It seems that we make friends more and more slowly as we age. But Jason...wow. Set an eight-year old in a group of other eight year olds, and he will make friends almost instantly.
A.C. Gilbert was a renaissance man. Inventor, Olympic athlete, philanthropist, magician, and puzzle expert. I had some of his magic sets, and a train set, when I was a kid, but had no idea he held world records for pole vaulting and punching bag displays (as a kid, yet! He traveled with a carnival as the "Kid World Champion") and convinced a congressional committee during WW2 that play was essential to the development of healthy kids. Apparently, he brought some of his toys to this group of hard-line military guys, and within an hour they were all on the floor playing with them, remembering their childhoods.
Well, Gilbert gifted Salem Oregon with a Discovery Village, and it is terrific, one of the best "playlands" I've ever seen, with dozens of little nooks where kids can play, explore, learn, build...wow. My friend Jonna Hayden told me about it, and we had a fabulous day there. Jason spent twenty minutes getting a "feel" for it...and then dove in. I either played and explored with him, or sat back and played Plants Versus Zombies on my iPad while he ran with new friends. Friends. He made them everywhere, and they were like long-lost BFFs or cousins from the cradle. Amazing. I found myself sneaking around, watching him. Watching them. Their affection, excitement, joy in discovery was amazing, and infectious. He gave himself completely to the relationships, nurtured them for hours, and when it was time to go, walked away without regret.

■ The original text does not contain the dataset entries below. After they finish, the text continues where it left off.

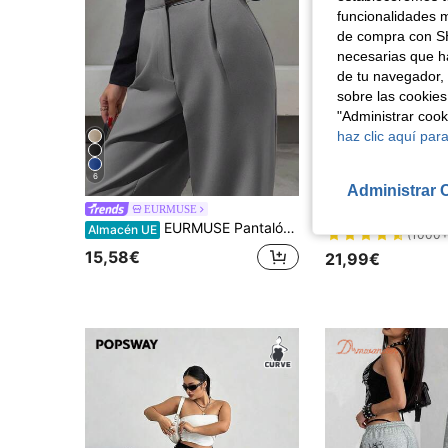
funcionalidades m
de compra con SH
necesarias que h
de tu navegador, 
sobre las cookies
"Administrar coo
haz clic aquí para
6
17
Administrar 
SHEIN EZwear 2 piezas Pantalones anchos informa
EURMUSE
Almacén UE
EURMUSE Pantalón de corte recto con detalles de cinturón, estilo elegante
Almacén UE
(1000+
15,58€
21,99€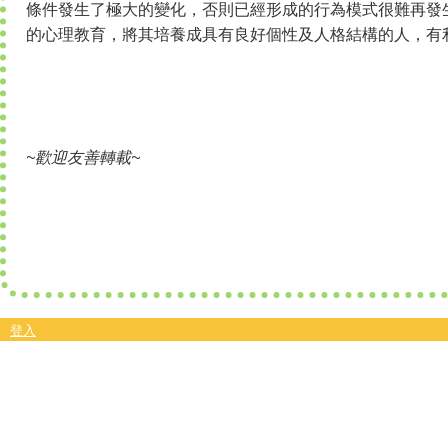
條件發生了極大的變化，否則已經形成的行為模式很難再發
的心理教育，將其培養成具有良好個性及人格結構的人，有
~歡迎友善轉載~
登入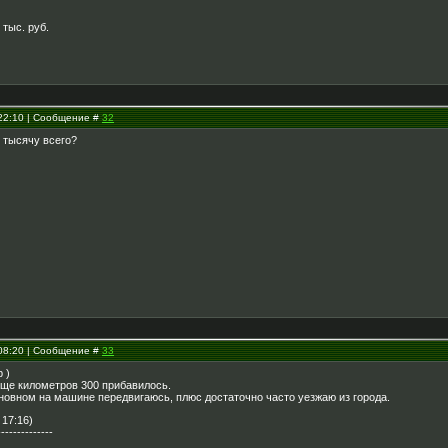
 тыс. руб.
 22:10 | Сообщение #
32
, тысячу всего?
 08:20 | Сообщение #
33
 )
ще километров 300 прибавилось.
сновном на машине передвигаюсь, плюс достаточно часто уезжаю из города.
 17:16)
--------------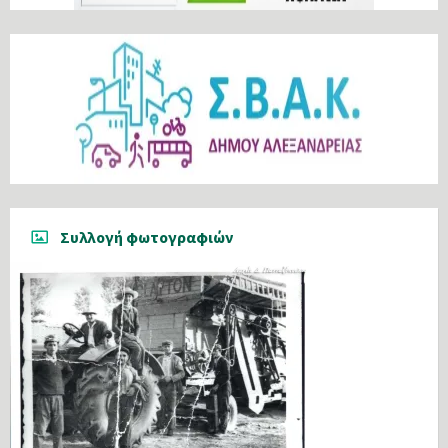
Συλλογή φωτογραφιών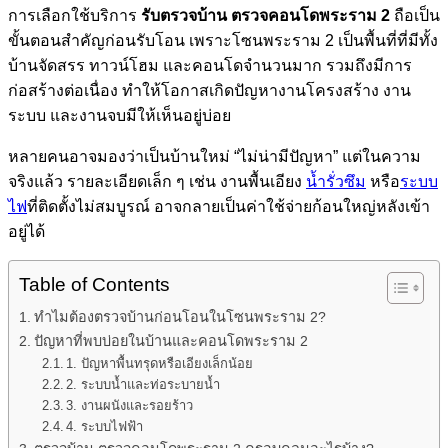
การเลือกใช้บริการ
รับตรวจบ้าน ตรวจคอนโดพระราม 2
ถือเป็น
ขั้นตอนสำคัญก่อนรับโอน เพราะโซนพระราม 2 เป็นพื้นที่ที่มีทั้ง
บ้านจัดสรร ทาวน์โฮม และคอนโดจำนวนมาก รวมถึงมีการ
ก่อสร้างต่อเนื่อง ทำให้โอกาสเกิดปัญหางานโครงสร้าง งาน
ระบบ และงานจบมีให้เห็นอยู่บ่อย
หลายคนอาจมองว่าเป็นบ้านใหม่ “ไม่น่ามีปัญหา” แต่ในความ
จริงแล้ว รายละเอียดเล็ก ๆ เช่น งานพื้นเอียง
น้ำรั่วซึม
หรือ
ระบบ
ไฟ
ที่ติดตั้งไม่สมบูรณ์ อาจกลายเป็นค่าใช้จ่ายก้อนใหญ่หลังเข้า
อยู่ได้
Table of Contents
ทำไมต้องตรวจบ้านก่อนโอนในโซนพระราม 2?
ปัญหาที่พบบ่อยในบ้านและคอนโดพระราม 2
1. ปัญหาพื้นทรุดหรือเอียงเล็กน้อย
2. ระบบน้ำและท่อระบายน้ำ
3. งานผนังและรอยร้าว
4. ระบบไฟฟ้า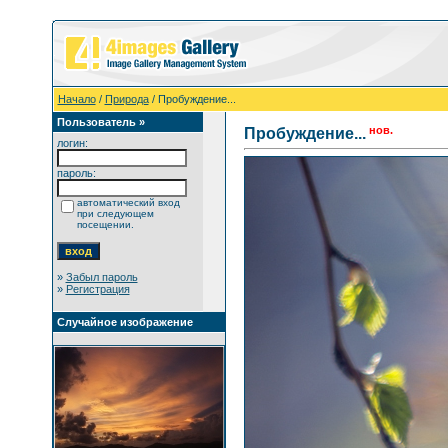
Начало
/
Природа
/ Пробуждение...
Пользователь »
нов.
Пробуждение...
логин:
пароль:
автоматический вход
при следующем
посещении.
»
Забыл пароль
»
Регистрация
Случайное изображение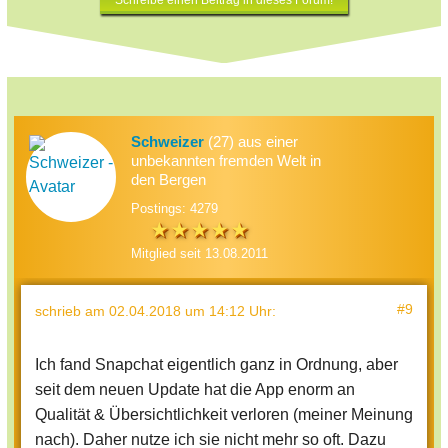
Schweizer
(27) aus einer
unbekannten fremden Welt in
den Bergen
Postings: 4279
Mitglied seit 13.08.2011
#9
schrieb
am 02.04.2018 um 14:12 Uhr
:
Ich fand Snapchat eigentlich ganz in Ordnung, aber
seit dem neuen Update hat die App enorm an
Qualität & Übersichtlichkeit verloren (meiner Meinung
nach). Daher nutze ich sie nicht mehr so oft. Dazu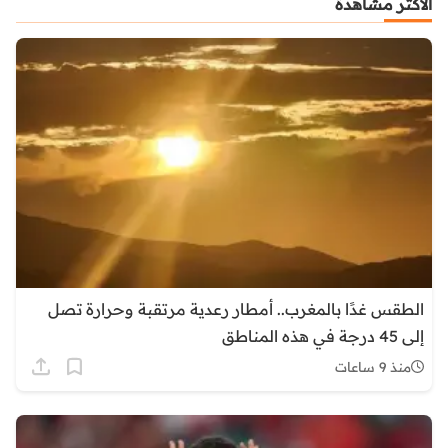
الأكثر مشاهدة
الطقس غدًا بالمغرب.. أمطار رعدية مرتقبة وحرارة تصل
إلى 45 درجة في هذه المناطق
منذ 9 ساعات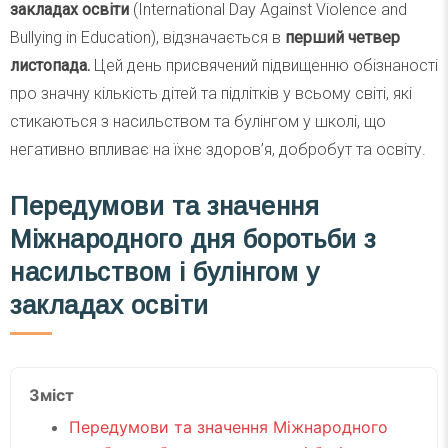
закладах освіти
(International Day Against Violence and
Bullying in Education), відзначається в
перший четвер
листопада.
Цей день присвячений підвищенню обізнаності
про значну кількість дітей та підлітків у всьому світі, які
стикаються з насильством та булінгом у школі, що
негативно впливає на їхнє здоров’я, добробут та освіту.
Передумови та значення
Міжнародного дня боротьби з
насильством і булінгом у
закладах освіти
Зміст
Передумови та значення Міжнародного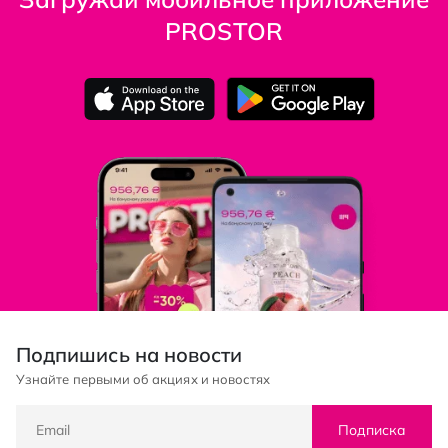
PROSTOR
Подпишись на новости
Узнайте первыми об акциях и новостях
Подписка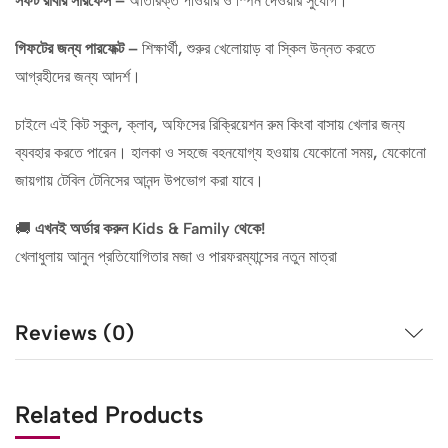
সফট রাবার সারফেস
– অতিরিক্ত পাওয়ার ও স্পিন দেওয়ার সুযোগ।
গিফটের জন্য পারফেক্ট
– শিক্ষার্থী, শুরুর খেলোয়াড় বা স্কিল উন্নত করতে
আগ্রহীদের জন্য আদর্শ।
চাইলে এই কিট স্কুল, ক্লাব, অফিসের রিক্রিয়েশন রুম কিংবা বাসায় খেলার জন্য
ব্যবহার করতে পারেন। হালকা ও সহজে বহনযোগ্য হওয়ায় যেকোনো সময়, যেকোনো
জায়গায় টেবিল টেনিসের আনন্দ উপভোগ করা যাবে।
🚚
এখনই অর্ডার করুন Kids & Family থেকে!
খেলাধুলায় আনুন প্রতিযোগিতার মজা ও পারফরম্যান্সের নতুন মাত্রা
Reviews (0)
Related Products
Out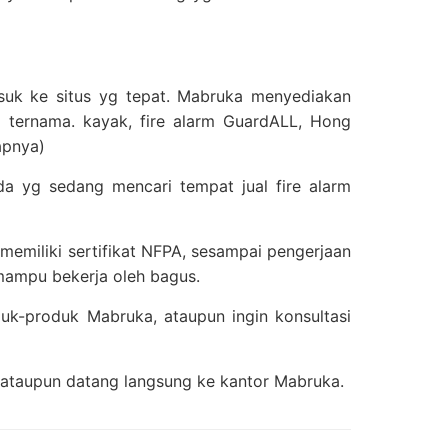
suk ke situs yg tepat. Mabruka menyediakan
 ternama. kayak, fire alarm GuardALL, Hong
apnya)
a yg sedang mencari tempat jual fire alarm
 memiliki sertifikat NFPA, sesampai pengerjaan
mampu bekerja oleh bagus.
k-produk Mabruka, ataupun ingin konsultasi
ataupun datang langsung ke kantor Mabruka.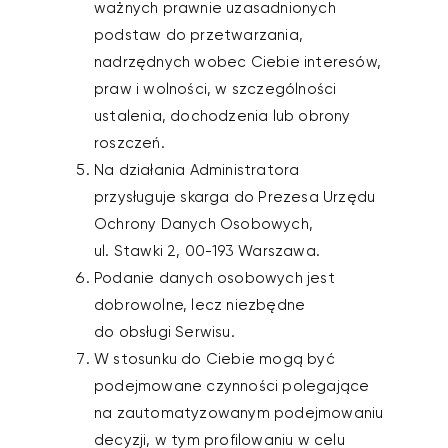
ważnych prawnie uzasadnionych
podstaw do przetwarzania,
nadrzędnych wobec Ciebie interesów,
praw i wolności, w szczególności
ustalenia, dochodzenia lub obrony
roszczeń.
Na działania Administratora
przysługuje skarga do Prezesa Urzędu
Ochrony Danych Osobowych,
ul. Stawki 2, 00-193 Warszawa.
Podanie danych osobowych jest
dobrowolne, lecz niezbędne
do obsługi Serwisu.
W stosunku do Ciebie mogą być
podejmowane czynności polegające
na zautomatyzowanym podejmowaniu
decyzji, w tym profilowaniu w celu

Damn. How does that compare to the way we behave as adults? How many of us can still open our hearts like that? I suspect we hold back, fearing the grief and loss when they walk away.
What a loss. How much joy are we missing with an attitude like that? Life is just too short.
We are surrounded by love. By potential friends, companions, mentors, students, lovers, supporters. Children are little marvels.
For writers: what can you create that reflects the difference between adult and child attitudes toward friendship?
For Diamond Hour followers: can you make a commitment to spending five minutes being more open and friendly than usual? Treating one person as if they might be important to you five years from now? Or conversely, give love and support without asking or expecting anything ever in return?
A question: what would you need to live with a more open, expectant heart? How can you do this safely?
Answer that question, and you've opened the door to another world.